1. Take N = {N}, the set that contains itself.

2. N contains itself = {N} contains itself

3. {N} doesn't contain itself.

QED

Please stop using '=' to stand for the biconditional.

(1) N = {N} premise

(2) N e N <-> {N} e {N} from (1)

(3) ~ {N} e {N} non sequitur

Why do you waste our time?

IF there is a set of all sets, then it has a subset that is the set of all sets that are not members of themselves. — TonesInDeepFreeze

Everyone recognises such a set is contradictory. What you and mainstream set theorists seem to think is that this logically entails that the set of all sets is contradictory, whereas it does not (and I have provided proof of this).

You see, right there, you skipped my point, posted at least three times now, that "member of itself twice" has no apparent set theoretic meaning. — TonesInDeepFreeze

It seems that you are not reading what I'm writing with enough attention to detail. You seem to have not understood why I have said "member of itself twice" (which is my proof of why a set of all sets that are members of themselves is as contradictory as a set of all sets that are not members of themselves).

By deriving a contradiction from the assumption that there does exist a set of all sets. — TonesInDeepFreeze

You've rightly recognised that a set of all sets that are not members of themselves that is itself not a member of itself is contradictory. What you've wrongly concluded is that this means the set of all sets is contradictory.

Only one set contains all sets that are not members of themselves (the set of all sets). Again, there is nothing contradictory about the set that encompasses all sets that are members of it (because they are sets), and it is a member of itself (because it is a set). There is nothing contradictory about the set of all sets. It's rejection is blatantly contradictory and all set theorists know this (including you). ZF is either inconsistent, or not comprehensive enough (which ultimately means it is inconsistent).

This fierce dogma needs to die.

What you and mainstream set theorists seem to think is that this logically entails that the set of all sets is contradictory — Philosopher19

I don't just think it. I prove it from the axioms of Z set theory.
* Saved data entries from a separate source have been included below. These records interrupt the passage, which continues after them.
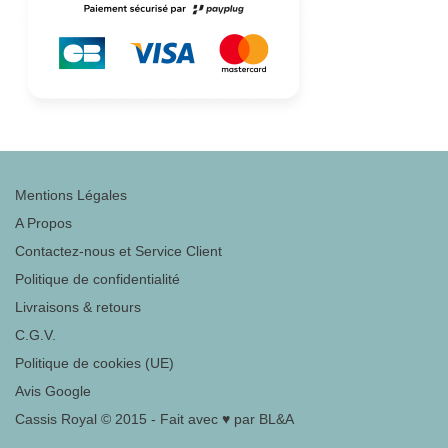
Mentions Légales
A Propos
Contactez-nous et Service Client
Politique de confidentialité
Livraisons & retours
C.G.V.
Politique de cookies (UE)
Avis Google
Cassis Royal © 2015 - Fait avec ♥ par BL&A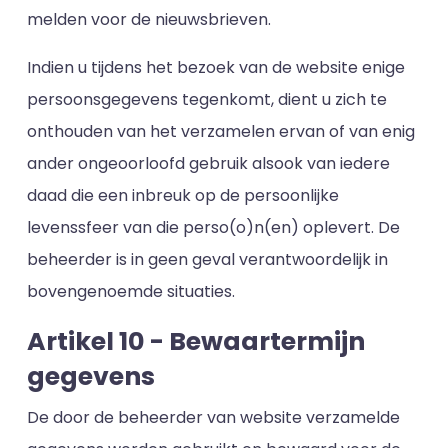
melden voor de nieuwsbrieven.
Indien u tijdens het bezoek van de website enige
persoonsgegevens tegenkomt, dient u zich te
onthouden van het verzamelen ervan of van enig
ander ongeoorloofd gebruik alsook van iedere
daad die een inbreuk op de persoonlijke
levenssfeer van die perso(o)n(en) oplevert. De
beheerder is in geen geval verantwoordelijk in
bovengenoemde situaties.
Artikel 10 - Bewaartermijn
gegevens
De door de beheerder van website verzamelde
You are welcome to present your own system and axioms in which there is a set of all sets.

By the way, there are alternative systems in which there is a set of all sets, but their formation syntaxes, inference rules, and axioms are very different from Z set theory. If you were sincere in sustaining having a set of all sets, then you would look up such alternative systems instead of flaunting your utter ignorance of what proof is.

I have provided proof of this — Philosopher19

You provided muddled argument that depends on an undefined notion of "member twice". Proof, on the other hand, is from axioms with rules of inference.
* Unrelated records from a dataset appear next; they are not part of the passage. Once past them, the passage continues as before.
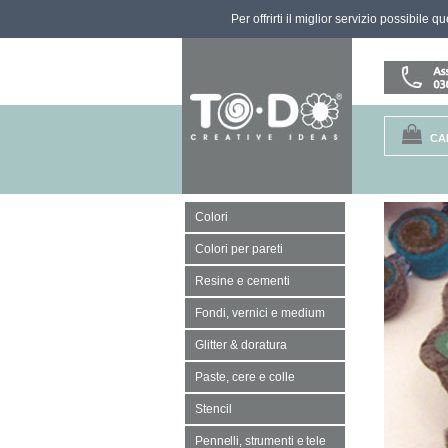
Per offrirti il miglior servizio possibile 
CA
Colori
Colori per pareti
Resine e cementi
Fondi, vernici e medium
Glitter & doratura
Paste, cere e colle
Stencil
Pennelli, strumenti e tele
You seem to have not understood why I have said "member of itself twice" — Philosopher19

You ignored my request - more than once - that you define it.

You've rightly recognised that a set of all sets that are not members of themselves that is itself not a member of itself is contradictory. — Philosopher19

It's contradictory, a fortiori, since a set of all set that are not members of themselves is contradictory.
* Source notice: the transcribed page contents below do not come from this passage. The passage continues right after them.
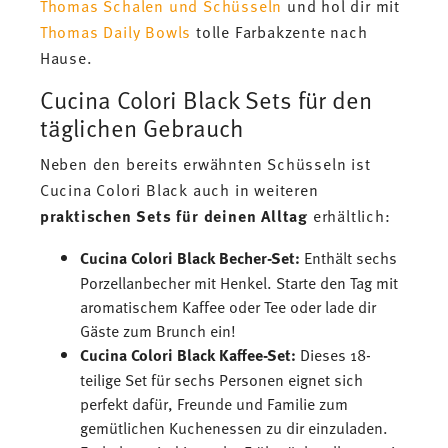
Thomas Schalen und Schüsseln
und hol dir mit
Thomas Daily Bowls
tolle Farbakzente nach
Hause.
Cucina Colori Black Sets für den
täglichen Gebrauch
Neben den bereits erwähnten Schüsseln ist
Cucina Colori Black auch in weiteren
praktischen Sets für deinen Alltag
erhältlich:
Cucina Colori Black Becher-Set:
Enthält sechs
Porzellanbecher mit Henkel. Starte den Tag mit
aromatischem Kaffee oder Tee oder lade dir
Gäste zum Brunch ein!
Cucina Colori Black Kaffee-Set:
Dieses 18-
teilige Set für sechs Personen eignet sich
perfekt dafür, Freunde und Familie zum
gemütlichen Kuchenessen zu dir einzuladen.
There is nothing contradictory about the set of all sets. — Philosopher19

it contradicts the axioms of Z set theory. You don't have to accept Z set theory, of course. But then to prove that there is a set of all sets in some other system, then you would need to state your axioms and inference rules for that system.

ZF is either inconsistent, or not comprehensive enough (which ultimately means it is inconsistent). — Philosopher19

ZF has not been shown to be inconsistent. And lack of comprehensiveness does not imply inconsistency. Indeed, an inconsistent theory is ultimately comprehensive since it proves every statement.

It is typical of cranks to use the word 'inconsistent' in their own personal way. Usually for the crank it just means the crank disagrees with, or dislikes, something.

This fierce dogma needs to die. — Philosopher19

I have not asserted any dogma. Rather, I have stated the fact that the axioms of set theory prove that there is no set of all sets. That is a finitistic fact that can be objectively, mechanically checked. Meanwhile, I am quite happy to allow that one may present alternative theories that do prove that there is a set of all sets. That is the opposite of dogmatism. And it is not dogmatism to point out that your own arguments are handwaving and rely on undefined terminology. Indeed, it is your own conviction that is dogmatic.

It is typical that cranks confront the implications of Russell's paradox with hostility (also the other antinomies, incompleteness, the halting problem, and uncountability). Cranks just can't wrap their mind around such things. Thus, often cranks can be paraphrased as "Look at all those foolish logicians getting all twisted up about a silly little word game. They make all these crazy convoluted theories to deal with a big nothing that could be dealt with so easily like I do. Now stand back and behold my so simple way of dismissing the paradox."

In this case, we have the slight twist that it's not so much the paradox itself that has the crank's objection but rather that the paradox entails that there is no set of all sets.

It's always bothered me that there is no containing set as required by specification. — fishfry

There is. It can be any set whatsoever.

Here's a proof:

AyExAz(zex <-> (zey & ~z=z)) instance of axiom schema of separation
(zex <-> (zey & ~z=z)) ​UI, EI, UI
z=z identity theory
~zex sentential logic
ExAz ~zex UG, EG
(Az ~zex & Az ~zey) -> x=y extensionality
E!xAz ~zex from definition of '!'
x=0 <-> Az ~zex definition

Please stop using '=' to stand for the biconditional.

(1) N = {N} premise

(2) N e N <-> {N} e {N} from (1)

(3) ~ {N} e {N} non sequitur

Why do you waste our time? — TonesInDeepFreeze

Thanks for the clarification and I'm sorry if I've wasted my time but I suppose for people likey yourself who have to deal with those less knowledgeable than themselves, it's part of the territory.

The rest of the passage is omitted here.